Yes, girls and boys, relationships are beautiful, love is beautiful, intimate bonds are unique, but at the end of the day there are three aspects of your life which all need an equal amount of attention, because if we make an individual the centre of our world, our world will keep rocking like a boat in stormy seas. It isn’t pleasant. At all. If you’re a young adult, or a teenager, whether you are in a relationship or single, this post is for you. If you’re married too. Basically, this post is for you, whoever you are or are not. Okay jokes aside, what are these three aspects that require equal attention in your life? Read on.

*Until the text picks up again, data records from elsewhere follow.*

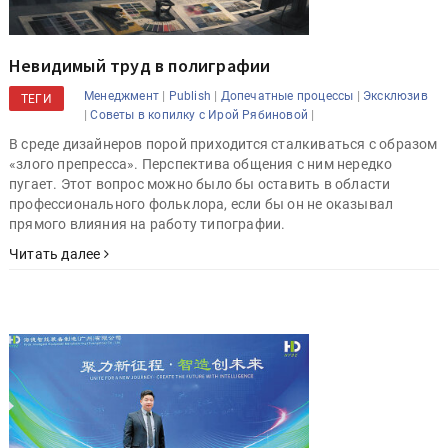
Невидимый труд в полиграфии
|
|
|
Менеджмент
Publish
Допечатные процессы
Эксклюзив
ТЕГИ
|
|
Советы в копилку с Ирой Рябиновой
В среде дизайнеров порой приходится сталкиваться с образом
«злого препресса». Перспектива общения с ним нередко
пугает. Этот вопрос можно было бы оставить в области
профессионального фольклора, если бы он не оказывал
прямого влияния на работу типографии.
Читать далее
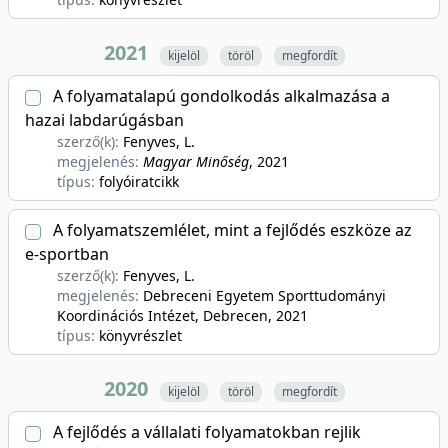
2021
kijelöl
töröl
megfordít
A folyamatalapú gondolkodás alkalmazása a
hazai labdarúgásban
szerző(k):
Fenyves, L.
megjelenés:
Magyar Minőség
, 2021
típus:
folyóiratcikk
A folyamatszemlélet, mint a fejlődés eszköze az
e-sportban
szerző(k):
Fenyves, L.
megjelenés:
Debreceni Egyetem Sporttudományi
Koordinációs Intézet, Debrecen
, 2021
típus:
könyvrészlet
2020
kijelöl
töröl
megfordít
A fejlődés a vállalati folyamatokban rejlik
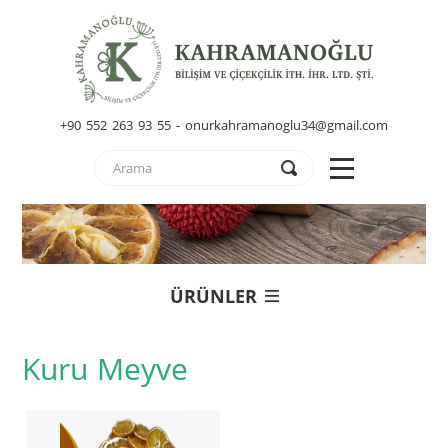
+90 552 263 93 55 - onurkahramanoglu34@gmail.com
ÜRÜNLER
Kuru Meyve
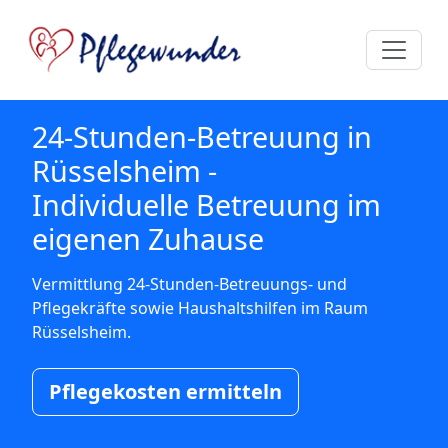
24-Stunden-Betreuung in
Rüsselsheim -
Individuelle Betreuung im
eigenen Zuhause
Vermittlung 24-Stunden-Betreuungs- und
Pflegekräfte sowie Haushaltshilfen im Raum
Rüsselsheim.
Pflegekosten ermitteln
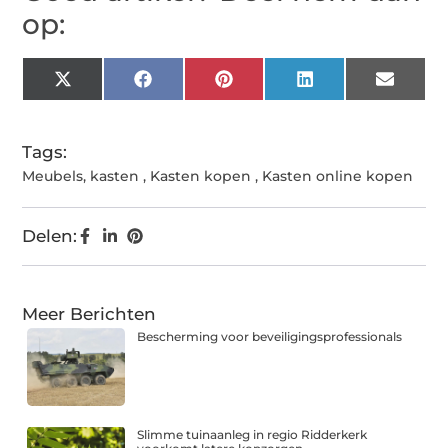
op:
X
Facebook
Pinterest
LinkedIn
Email
(Twitter)
Tags:
Meubels
,
kasten
,
Kasten kopen
,
Kasten online kopen
Delen:
Meer Berichten
Bescherming voor beveiligingsprofessionals
Slimme tuinaanleg in regio Ridderkerk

1. Your friends and family.
Often, these people are usually the only constant in our lives. Most of us have at least one good friend, and family members who are especially close to us. However, as soon as someone new walks into our life, as a partner, we start neglecting those precious relationships. I have observed this amongst my friends. As soon as adulthood kicks in, and relationships take over, they forget that they have friends, and struggle to even squeeze in a day out with their close friend or their family. Don’t make that mistake. I plead guilty too. Your friends and family have been here for you, and they probably shall remain here. Make time for them, they will feed your soul and lift you up. Don’t end up making the guy your entire world, even worse, don’t make his friends your only friends. No! You wouldn’t want your whole world to come crashing down and not have a loving den to go back to.

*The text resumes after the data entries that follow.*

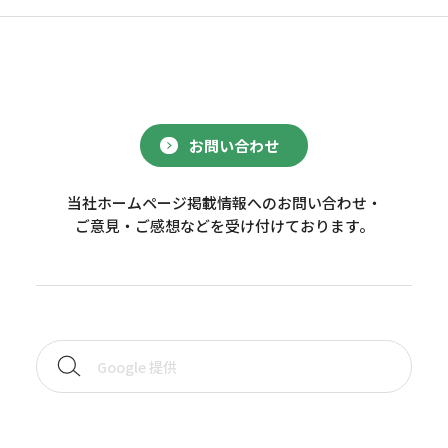
お問い合わせ
当社ホームページ掲載情報へのお問い合わせ・
ご意見・ご感想などを受け付けております。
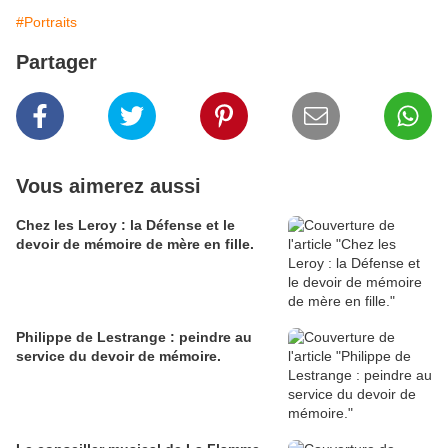
#Portraits
Partager
Vous aimerez aussi
Chez les Leroy : la Défense et le
devoir de mémoire de mère en fille.
Philippe de Lestrange : peindre au
service du devoir de mémoire.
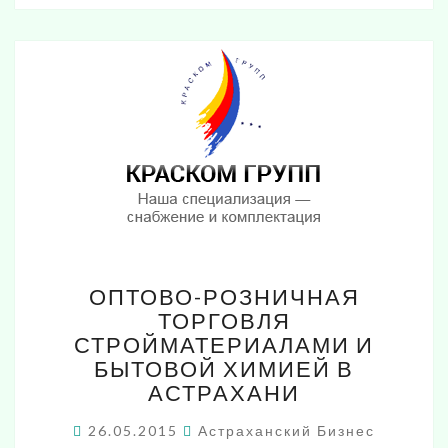
ОПТОВО-
ОПТОВО-РОЗНИЧНАЯ
РОЗНИЧНАЯ
ТОРГОВЛЯ
ТОРГОВЛЯ
СТРОЙМАТЕРИАЛАМИ И
СТРОЙМАТЕРИАЛАМИ
И
БЫТОВОЙ ХИМИЕЙ В
БЫТОВОЙ
АСТРАХАНИ
ХИМИЕЙ
В
26.05.2015
Астраханский Бизнес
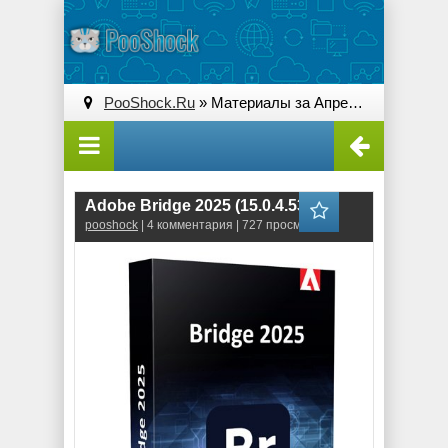
PooShock.Ru
» Материалы за Апрель 2025 года » Страница 2
Adobe Bridge 2025 (15.0.4.534)
pooshock
| 4 комментария | 727 просмотров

So, after reading this post, go schedule yourself a date with your friends. Now.
2. You! Yes, You!
You are the most important part of your life. You. Yes, you. Do you know yourself? Do you understand yourself? What makes you happy? How do you enjoy your me-time? We cannot make another person the centre of our world, they have their own will and will not live according to our rules. But we can make ourselves and our Self, the centre of our world. As Om Swami says, if you cannot spend time with yourself without getting bored, how can you expect others to spend time with you and not get bored? You are pretty amazing, but you just have to figure out how you can believe in your own awesomeness. Go back to your childhood and your happy single days. What made you happy? Take up those things again. Or ask yourself what you’d regret at 80 years old. Give yourself a purpose, a cause to dedicate yourself to. That’s you sorted.
3. Your Career.
My ancestors had a saying:
“Your career is your first husband.”
As you transition into adulthood, after tasting life, you’ll realise that it’s the truth. If you’re young and still figuring out life, focus on your career. Ensure that you have a skill, a goal, a dream or a career to fall back on. Guys and girls come and go, but you will remain. You will spend the rest of your life with yourself. If you’re fulfilled and independent, you’ll notice that the variables around your life will bother you less as they shift.
Personally, from experience, I’d strongly recommend any youngster to not get married young, at least not before 25. Life is still young and so are you. What’s the rush?
Bottom line is that when someone enters your life and love overwhelms you, always remember those three aspects of your life. Nurture them, love them and complement them with your lover. But don’t neglect those three aspects, because God forbid that one day that person ghosts you, orbits you, changes or stops to live up to your expectations, then at least you will have a pretty good chance of falling back on these three comfortable pillows (aspects).
Don’t forget yourself. Know yourself, save yourself, prepare yourself and enjoy yourself.
Life has a lot to teach you, and for that you must be free. Free from ties, free from conditioning and free from unnecessary self-inflicted challenges. Be free, love freely, ties can wait. I have written this post based on my own experience after observing my friends and choosing to take different decisions compared to the crowd. I am contented and it pains my heart to see many women trapped in situations which they wish to get out of. Plus, I was procrastinating about writing this post but I could no longer ignore Anu’s request. She was threatening to steal my desserts. Just kidding. She hasn’t yet:)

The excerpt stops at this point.